Why Google Keep is less likely to die quickly than Google Reader

Jim Dalrymple linked to a piece by Om Malik regarding Google's new note taking/saving service called Google Keep (an Evernote clone). Jim's comment on the matter was the following:

How can Google expect users to trust them with an app when they could shut it down at any time. No thanks Google.

I have more faith Google keeping Google Keep alive than Reader. From the data mining perspective it makes a lot of sense:
Reader gave them data on what you read, what sites you're interested in, but even this was a—potentially huge—haystack from which Google still had to pick the things you're really interested in, only slightly aided by the fact that you might've shared one or the other article using the buttons on Google Reader's web interface.
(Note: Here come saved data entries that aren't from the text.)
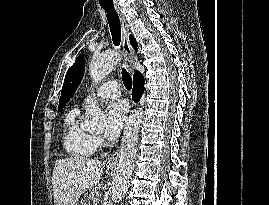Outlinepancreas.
<instances>
[{"mask_svg":"<svg viewBox=\"0 0 269 205\" xmlns=\"http://www.w3.org/2000/svg\"><path fill=\"white\" fill-rule=\"evenodd\" d=\"M95 193L96 192L93 190V191H91V193L88 196L89 200L92 201L91 205H98L99 197Z\"/></svg>","mask_w":269,"mask_h":205,"instance_id":"obj_1","label":"pancreas"}]
</instances>
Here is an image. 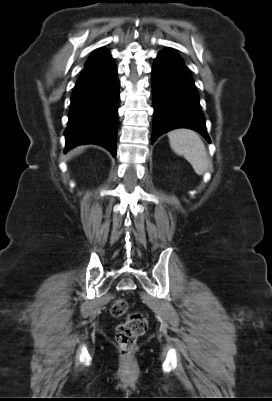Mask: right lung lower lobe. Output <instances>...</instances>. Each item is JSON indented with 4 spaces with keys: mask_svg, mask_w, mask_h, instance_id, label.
<instances>
[{
    "mask_svg": "<svg viewBox=\"0 0 272 401\" xmlns=\"http://www.w3.org/2000/svg\"><path fill=\"white\" fill-rule=\"evenodd\" d=\"M119 82L117 68L105 49L85 63L71 97L65 131L66 153L81 144H99L116 156Z\"/></svg>",
    "mask_w": 272,
    "mask_h": 401,
    "instance_id": "right-lung-lower-lobe-1",
    "label": "right lung lower lobe"
}]
</instances>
Google Keep will give them insight into the things that are important enough for you to have them saved permanently. It has the potential to give them data that's more useful than what they get from search, because you're doing the filtering and the only thing you save are the pertinent bits. It removes a huge amount of uncertainty for them.

Combined with data gathered through their search products and various social networks, Google not only knows what it is you're really interested in, but—in some cases—also how you came to acquire that information. After a while this'll make predicting your (re-)search behaviour and decision process a lot easier for them.

Last but not least there's the data from the real world that you input that Google might've had close to no access before. Users will be saving photographs of information they need to remember in there, maybe some documents and other random pieces of data that Google would've not seen before. All available for them to analyse and store.

What this means for Google is the ability to tell their customers that they have a more complete picture of the product (= you) they're buying.


As an aside:
I've been an Evernote user for many years, since the first private beta actually, and even though the service has many problems and I've pretty much stopped using it, I was glad that it has always been a service that didn't rely on the company selling my data to make money.